İslâm dîninin bildirdiği emrlere ve yasaklara “Ahkâm-ı
şer’ıyye” veyâ “Ahkâm-ı islâmiyye” denir. Bunlara “Ef’âl-i mükellefîn” de
denilmekdedir. Ef’âl-i mükellefin sekizdir: Farz, vâcib, sünnet, müstehab,
mubâh, harâm, mekrûh ve müfsid.
1- FARZ: Allahü teâlânın, yapılmasını âyet-i kerîme ile
açıkca ve kesin olarak emr etdiği şeylere farz denir. Farzları terketmek
harâmdır. İnanmıyan ve yapılmasına ehemmiyyet vermeyen kâfir olur. Farz iki
çeşiddir:
Farz-ı Ayn: Her mükellef olan müslimânın bizzat kendisinin
yapması lâzım olan farzdır.

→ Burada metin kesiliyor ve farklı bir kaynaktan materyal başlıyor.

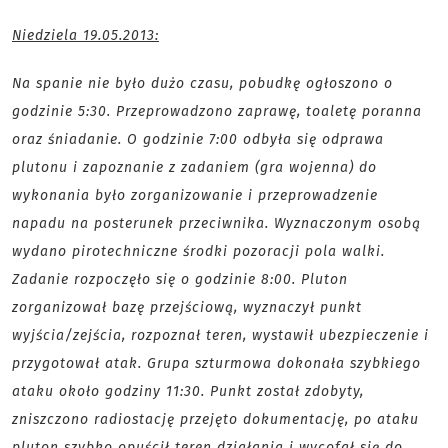
Niedziela 19.05.2013:
Na spanie nie było dużo czasu, pobudkę ogłoszono o
godzinie 5:30. Przeprowadzono zaprawę, toaletę poranna
oraz śniadanie. O godzinie 7:00 odbyła się odprawa
plutonu i zapoznanie z zadaniem (gra wojenna) do
wykonania było zorganizowanie i przeprowadzenie
napadu na posterunek przeciwnika. Wyznaczonym osobą
wydano pirotechniczne środki pozoracji pola walki.
Zadanie rozpoczęło się o godzinie 8:00. Pluton
zorganizował bazę przejściową, wyznaczył punkt
wyjścia/zejścia, rozpoznał teren, wystawił ubezpieczenie i
przygotował atak. Grupa szturmowa dokonała szybkiego
ataku około godziny 11:30. Punkt został zdobyty,
zniszczono radiostację przejęto dokumentację, po ataku
pluton szybko opuścił teren działania i wycofał się do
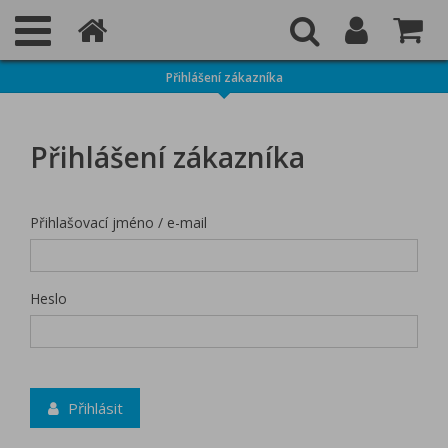
Přihlášení zákazníka
Přihlášení zákazníka
Přihlašovací jméno / e-mail
Heslo
Přihlásit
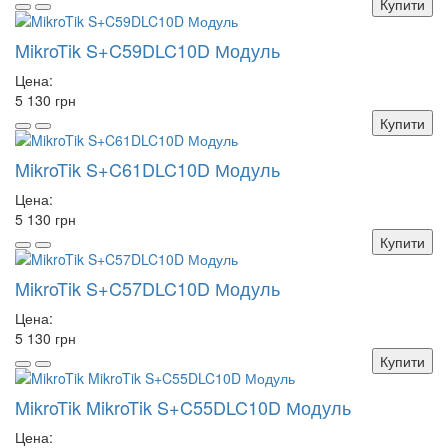
Купити
MikroTik S+C59DLC10D Модуль
Цена:
5 130 грн
Купити
MikroTik S+C61DLC10D Модуль
Цена:
5 130 грн
Купити
MikroTik S+C57DLC10D Модуль
Цена:
5 130 грн
Купити
MikroTik MikroTik S+C55DLC10D Модуль
Цена:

Îmân etmek, abdest almak, gusl etmek (ya’nî boy
abdesti almak), beş vakt namâz kılmak, Ramezân ayında oruc tutmak, zengin
olunca zekât vermek ve hacca gitmek, farz-ı ayndır. [Otuz iki farz ve elli dört
farz meşhûrdur.]
Farz-ı Kifâye: Müslimânlardan bir kaçının veyâ sâdece
birinin yapması ile diğerlerinin sorumlulukdan kurtulduğu farzlardır. Verilen
selâmın cevâbını söylemek, cenâzeyi gasl etmek [ya’nî yıkamak], cenâze namâzı
kılmak, Kur’ân-ı kerîmin temâmını ezberleyip hâfız olmak, cihâd etmek,
san’atına, ticâretine lâzım olandan fazla din ve fen bilgilerini öğrenmek gibi
farzlar böyledir.
2- VÂCİB: Yapılması farz gibi kesin olan emrlere denir. Bu
emrin Kur’ân-ı kerîmdeki delîli farz kadar açık değildir. Zannî (şübheli) olan
bir delîl ile sâbitdir. Vitr namâzını ve Bayram namâzlarını kılmak, zengin
olunca kurban kesmek, fitre (sadaka-i fıtr) vermek vâcibdir. Vâcibin hükmü farz
gibidir. Vâcibi terk etmek, tahrîmen mekrûhdur. Vâcib olduğuna inanmıyan kâfir
olmaz. Fekat, yapmayan Cehennem azâbına lâyık olur.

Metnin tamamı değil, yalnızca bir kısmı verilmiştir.